[Interview] Emily Maguire

Emily Maguire divides her time between writing and teaching English.

Her articles on sex, religion, culture and literature have been published in newspapers and magazines that include The Observer, The Sydney Morning Herald and The Financial Review.

Her first novel, Taming the Beast, has been translated into ten languages.

In 2006, the novel received a special commendation in the Kathleen Mitchell Awards. In the same year, the novel was also placed on the EDS Dylan Thomas Prize for Fiction longlist.

Emily Maguire spoke about some of the things that motivate her as a writer.

When did you decide you wanted to be a writer?

I've always written, but I decided I'd try to make a career of it only after working in crushingly boring office jobs for a number of years.

What would you say are your main concerns as a writer?

I'm interested in challenging people's moral assumptions. Most people absorb certain ideas as children and never question or investigate them, so we have a society filled with adults whose ideas about sex, religion and moral responsibility remain at seventh grade level.

I'm influenced by writers who manage to write about deeply serious subjects without becoming preachy or overly-somber. Graham Greene, Nadine Gordimer, A.L. Kennedy and Mary Gaitskill have all been important to my development as a writer.

What are the biggest challenges that you face?

It can be hard to go to really dark places in my writing sometimes. I was raised to be nice and pleasant and make everybody feel comfortable; it can be very difficult to ignore that upbringing.

I'm learning that I can't control people's reactions and if I try to, I will never write anything interesting.

I've accepted that some people are going to think I am my characters, no matter how much I deny this. And some who believe that I am not my characters will consider me a corrupt and possibly dangerous human being for having invented this stuff.

What is your novel about?

Taming the Beast tells the story of Sarah Clark, a clever but damaged young woman who is drawn into a violent love affair with the teacher who abused her as a teenager.

Daniel Carr leaves her bloody and bruised after every meeting, but despite the protestations of her best friend and sometime lover, Jamie Wilkes, Sarah is adamant that Daniel is the love of her life. She sees his monstrousness as a challenge and believes she is strong enough to "tame the beast."

The novel's chief concerns are sexual politics, transgressive relationships and what it means to love someone who damages you body and soul.

Taming the Beast attempts to overturn modern expectations of twenty-something relationships and female desire, while seriously challenging the contemporary paradigm that real love is healthy and nourishing.

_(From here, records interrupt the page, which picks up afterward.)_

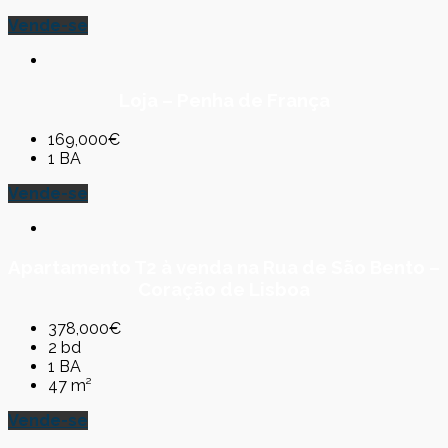
Vende-se
Loja – Penha de França
169,000€
1 BA
Vende-se
Apartamento T2 à venda na Rua de São Bento –
Coração de Lisboa
378,000€
2 bd
1 BA
47 m²
Vende-se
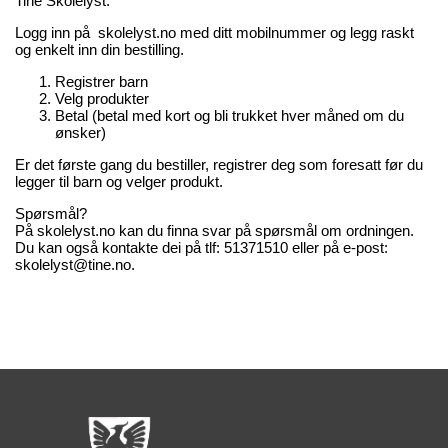
Tine Skolelyst:
Logg inn på skolelyst.no med ditt mobilnummer og legg raskt
og enkelt inn din bestilling.
Registrer barn
Velg produkter
Betal (betal med kort og bli trukket hver måned om du
ønsker)
Er det første gang du bestiller, registrer deg som foresatt før du
legger til barn og velger produkt.
Spørsmål?
På skolelyst.no kan du finna svar på spørsmål om ordningen.
Du kan også kontakte dei på tlf: 51371510 eller på e-post:
skolelyst@tine.no.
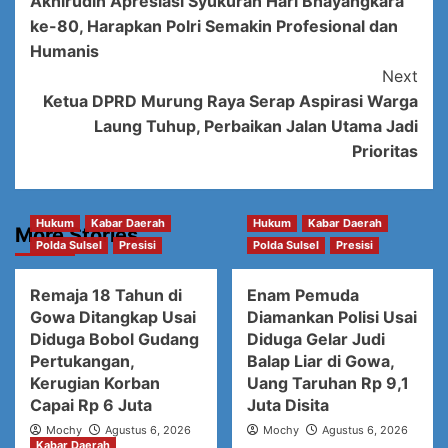
Akhirudin Apresiasi Syukuran Hari Bhayangkara
Navigation
ke-80, Harapkan Polri Semakin Profesional dan
Humanis
Next
Ketua DPRD Murung Raya Serap Aspirasi Warga
Laung Tuhup, Perbaikan Jalan Utama Jadi
Prioritas
Hukum
Kabar Daerah
Hukum
Kabar Daerah
More Stories
Polda Sulsel
Presisi
Polda Sulsel
Presisi
Remaja 18 Tahun di
Enam Pemuda
Gowa Ditangkap Usai
Diamankan Polisi Usai
Diduga Bobol Gudang
Diduga Gelar Judi
Pertukangan,
Balap Liar di Gowa,
Kerugian Korban
Uang Taruhan Rp 9,1
Capai Rp 6 Juta
Juta Disita
Mochy
Agustus 6, 2026
Mochy
Agustus 6, 2026
Kabar Daerah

How long did it take you to write it?

A couple of years. I was working full-time in an office, so I wrote it mostly during the insomniac hours.

It was first published in Australia in 2004 and then published in the U.K. in 2005. The U.S. edition has just been released this month [September].

Which aspects of the work that you put into the novel did you find most difficult?

Cutting was the hardest thing. I started with a manuscript almost three times the length of the final book. Throwing out chapters, pages, plot lines and characters in order to produce the novel was very, very difficult. But very necessary.

Which did you enjoy most?

I just love to write. I love that I can sit down at my computer with my head full of real-life stuff and 10 or 20 minutes [later] I am just gone.

Taming the Beast has a very dark view of human nature. My subsequent novel and my non-fiction are a touch more positive about human motivation and behavior.

My fiction is always about challenging the accepted ideas about what is right and good. Taming the Beast fits with my obsession about questioning mainstream morals and mores.

Which themes will you be exploring in is your next book?

My second novel, The Gospel According to Luke, is about religious terrorism, belief, family, grief and hope.